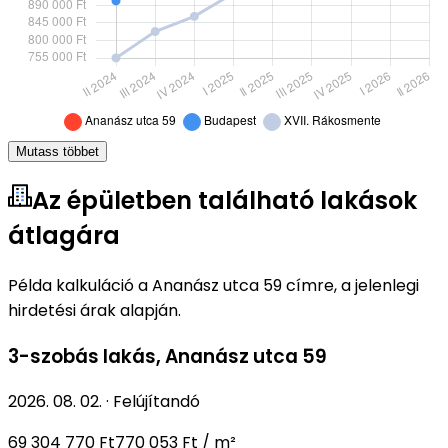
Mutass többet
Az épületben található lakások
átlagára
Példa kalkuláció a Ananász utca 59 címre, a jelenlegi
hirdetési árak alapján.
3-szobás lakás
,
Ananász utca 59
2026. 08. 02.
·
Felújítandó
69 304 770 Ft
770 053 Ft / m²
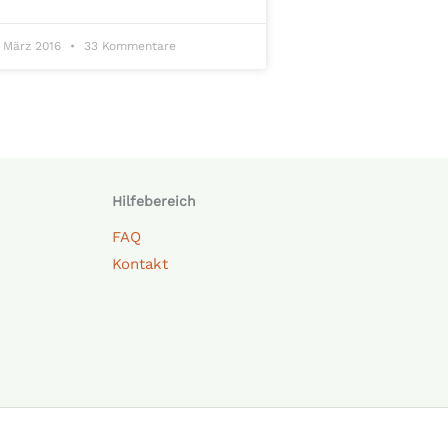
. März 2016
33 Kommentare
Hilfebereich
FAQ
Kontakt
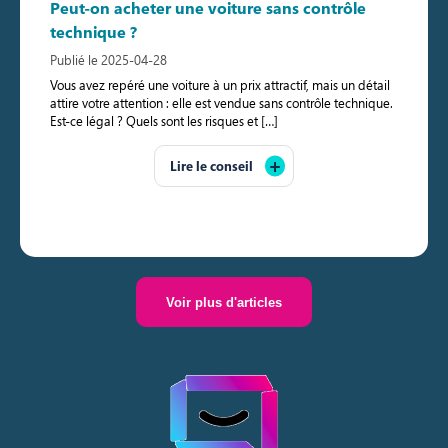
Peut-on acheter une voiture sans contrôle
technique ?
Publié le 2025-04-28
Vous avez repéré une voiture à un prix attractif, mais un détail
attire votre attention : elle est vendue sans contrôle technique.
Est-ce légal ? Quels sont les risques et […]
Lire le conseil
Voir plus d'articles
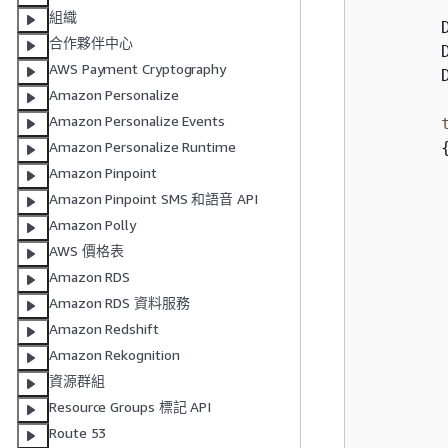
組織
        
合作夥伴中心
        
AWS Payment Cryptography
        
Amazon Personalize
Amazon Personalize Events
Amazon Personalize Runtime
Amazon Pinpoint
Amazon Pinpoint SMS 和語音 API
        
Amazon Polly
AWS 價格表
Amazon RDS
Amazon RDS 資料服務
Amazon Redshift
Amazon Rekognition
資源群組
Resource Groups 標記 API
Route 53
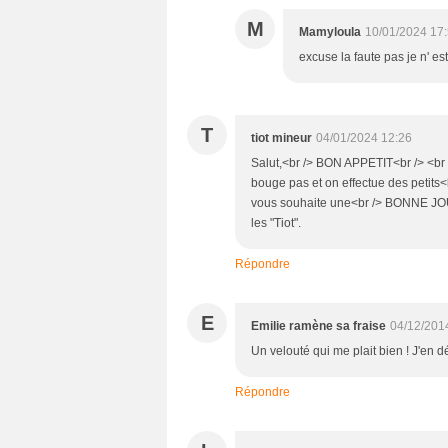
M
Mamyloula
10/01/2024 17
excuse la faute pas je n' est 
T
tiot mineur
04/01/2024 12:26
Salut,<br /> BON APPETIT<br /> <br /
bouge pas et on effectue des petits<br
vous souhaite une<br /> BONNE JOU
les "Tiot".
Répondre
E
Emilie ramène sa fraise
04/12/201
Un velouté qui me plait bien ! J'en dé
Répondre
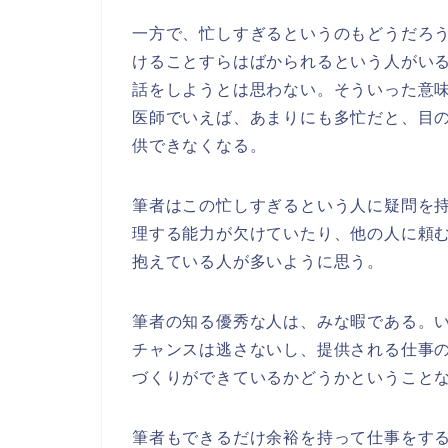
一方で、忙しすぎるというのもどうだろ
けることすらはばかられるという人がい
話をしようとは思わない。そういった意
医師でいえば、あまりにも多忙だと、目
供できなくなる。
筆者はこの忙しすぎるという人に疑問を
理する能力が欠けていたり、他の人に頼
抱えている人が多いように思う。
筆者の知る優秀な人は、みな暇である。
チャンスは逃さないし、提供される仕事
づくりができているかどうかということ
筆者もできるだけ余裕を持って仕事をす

◆ **Work to be completed**
Using the material above, filter for lines holding "voiture" and copy each one.

◆ **Response to the task**
Peut-on acheter une voiture sans contrôle
Vous avez repéré une voiture à un prix attractif, mais un détail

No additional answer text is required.